> **INSTRUCTIONS TO FOLLOW**
Your answer should be the records again, unchanged in wording and free of images.

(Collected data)
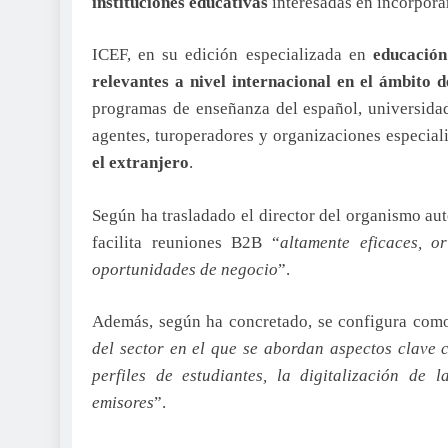
instituciones educativas
interesadas en incorporar
ICEF, en su edición especializada en
educación
relevantes a nivel internacional en el ámbito 
programas de enseñanza del español, universidad
agentes, turoperadores y organizaciones especial
el extranjero
.
Según ha trasladado el director del organismo au
facilita reuniones B2B “
altamente eficaces, 
oportunidades de negocio
”.
Además, según ha concretado, se configura com
del sector en el que se abordan aspectos clave 
perfiles de estudiantes, la digitalización de
emisores
”.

> **SOLUTION TO THIS PROBLEM**
instituciones educativas
interesadas en incorporar
ICEF, en su edición especializada en
educación
relevantes a nivel internacional en el ámbito 
programas de enseñanza del español, universidad
agentes, turoperadores y organizaciones especial
el extranjero
.
Según ha trasladado el director del organismo au
facilita reuniones B2B “
altamente eficaces, 
oportunidades de negocio
”.
Además, según ha concretado, se configura com
del sector en el que se abordan aspectos clave 
perfiles de estudiantes, la digitalización de
emisores
”.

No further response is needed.